You can use `*` to add "leftover" variables to a list.

In [7]:
x, *y = multiple_returns()
print(x)
print(y)

2
[3, 4]


You can use `_` to "skip" some variables

In [8]:
_, _, z = multiple_returns()
print(z)

4


# `with` statement

`with` functions similarly as `try-with-resources` in Java and ensures proper acquisition and release of resources.

Instead of explicitly closing resources, e.g., when reading files:

In [9]:
file = open('./hello.py', 'r')
try:
    print(file.readlines())
finally:
    file.close()

['print("hello, world!")']


You can use `with` for a cleaner code.
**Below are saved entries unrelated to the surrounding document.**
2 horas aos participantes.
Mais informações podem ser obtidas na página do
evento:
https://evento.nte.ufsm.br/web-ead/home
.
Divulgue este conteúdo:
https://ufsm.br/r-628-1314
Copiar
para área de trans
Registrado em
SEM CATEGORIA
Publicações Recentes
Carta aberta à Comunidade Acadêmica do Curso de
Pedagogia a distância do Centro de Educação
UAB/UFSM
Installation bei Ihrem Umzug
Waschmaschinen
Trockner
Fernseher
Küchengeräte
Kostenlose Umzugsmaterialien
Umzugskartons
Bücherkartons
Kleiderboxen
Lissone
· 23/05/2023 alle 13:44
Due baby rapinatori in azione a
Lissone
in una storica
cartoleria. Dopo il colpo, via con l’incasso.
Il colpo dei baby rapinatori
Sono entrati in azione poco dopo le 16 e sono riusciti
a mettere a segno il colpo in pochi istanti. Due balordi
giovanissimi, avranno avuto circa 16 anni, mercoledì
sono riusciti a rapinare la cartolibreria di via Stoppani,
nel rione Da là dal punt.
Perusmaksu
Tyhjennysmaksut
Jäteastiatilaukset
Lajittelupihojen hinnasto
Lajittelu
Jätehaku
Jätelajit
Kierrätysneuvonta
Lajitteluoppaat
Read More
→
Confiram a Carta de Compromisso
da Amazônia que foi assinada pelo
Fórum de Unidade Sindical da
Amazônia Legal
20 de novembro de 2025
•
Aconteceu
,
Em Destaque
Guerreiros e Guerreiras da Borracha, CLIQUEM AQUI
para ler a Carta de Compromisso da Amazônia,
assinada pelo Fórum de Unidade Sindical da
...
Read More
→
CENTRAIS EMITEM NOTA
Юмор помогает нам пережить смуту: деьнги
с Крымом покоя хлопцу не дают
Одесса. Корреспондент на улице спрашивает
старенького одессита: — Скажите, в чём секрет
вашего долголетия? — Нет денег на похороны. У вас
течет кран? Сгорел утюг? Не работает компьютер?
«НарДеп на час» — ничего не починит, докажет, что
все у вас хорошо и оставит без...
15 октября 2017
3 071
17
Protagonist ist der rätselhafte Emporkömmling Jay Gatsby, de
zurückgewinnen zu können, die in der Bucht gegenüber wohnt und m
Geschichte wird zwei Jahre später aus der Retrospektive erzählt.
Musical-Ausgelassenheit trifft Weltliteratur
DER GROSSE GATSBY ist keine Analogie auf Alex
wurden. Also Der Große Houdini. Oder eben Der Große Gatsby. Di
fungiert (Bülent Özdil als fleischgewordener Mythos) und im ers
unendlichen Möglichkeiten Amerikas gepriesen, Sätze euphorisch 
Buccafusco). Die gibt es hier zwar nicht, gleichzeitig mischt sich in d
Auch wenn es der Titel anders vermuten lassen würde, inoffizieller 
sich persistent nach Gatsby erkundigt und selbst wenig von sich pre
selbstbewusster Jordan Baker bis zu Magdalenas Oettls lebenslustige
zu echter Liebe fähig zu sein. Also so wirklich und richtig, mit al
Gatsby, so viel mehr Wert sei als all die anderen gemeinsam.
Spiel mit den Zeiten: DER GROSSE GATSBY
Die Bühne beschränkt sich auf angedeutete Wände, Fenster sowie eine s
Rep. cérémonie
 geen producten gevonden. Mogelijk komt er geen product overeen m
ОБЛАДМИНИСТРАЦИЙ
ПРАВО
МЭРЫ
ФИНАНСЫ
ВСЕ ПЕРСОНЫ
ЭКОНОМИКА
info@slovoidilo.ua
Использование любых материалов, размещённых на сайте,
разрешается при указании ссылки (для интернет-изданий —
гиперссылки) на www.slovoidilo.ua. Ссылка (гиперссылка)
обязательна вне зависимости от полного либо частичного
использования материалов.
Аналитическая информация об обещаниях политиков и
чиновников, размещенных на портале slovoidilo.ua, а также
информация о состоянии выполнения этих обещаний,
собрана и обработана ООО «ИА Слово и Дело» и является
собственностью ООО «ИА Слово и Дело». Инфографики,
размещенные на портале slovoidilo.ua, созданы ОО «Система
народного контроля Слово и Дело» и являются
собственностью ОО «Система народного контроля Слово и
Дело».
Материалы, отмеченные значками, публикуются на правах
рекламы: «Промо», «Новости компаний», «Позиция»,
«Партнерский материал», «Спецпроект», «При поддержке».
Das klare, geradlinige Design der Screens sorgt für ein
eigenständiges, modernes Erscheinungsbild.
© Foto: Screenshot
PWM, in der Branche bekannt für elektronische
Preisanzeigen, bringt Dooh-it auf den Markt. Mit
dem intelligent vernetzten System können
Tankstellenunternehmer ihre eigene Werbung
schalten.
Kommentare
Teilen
It allows you to enter the file context and execute code within it, while making sure the file resources will be freed upon exiting the context.

In [10]:
with open('./hello.py', 'r') as file:
    print(file.readlines())

['print("hello, world!")']


As most things in Python data model, any object can work inside `with` statement using 2 dunder methods `__enter__()` and `__exit__()`:
* `__enter__()` initializes the resource you wish to use in the object. It should always return a descriptor of the acquired resource.
* `__exit__()` allows you to implement the release of acquired resources.

In [11]:
class FileReader():
    def __init__(self, file_name):
        self.file_name = file_name
    
    def __enter__(self):
        print("Entering filereader context")
        self.file = open(self.file_name, 'r')
        return self.file
    
    def __exit__(self, *args):
        print("Exiting filereader context")
        self.file.close()

In [12]:
with FileReader('./hello.py') as file:
    print(file.readlines())
print("Outside of file reader context")

Entering filereader context
['print("hello, world!")']
Exiting filereader context
Outside of file reader context


`__enter__()` and `__exit__()` interface is called `Context Manager`.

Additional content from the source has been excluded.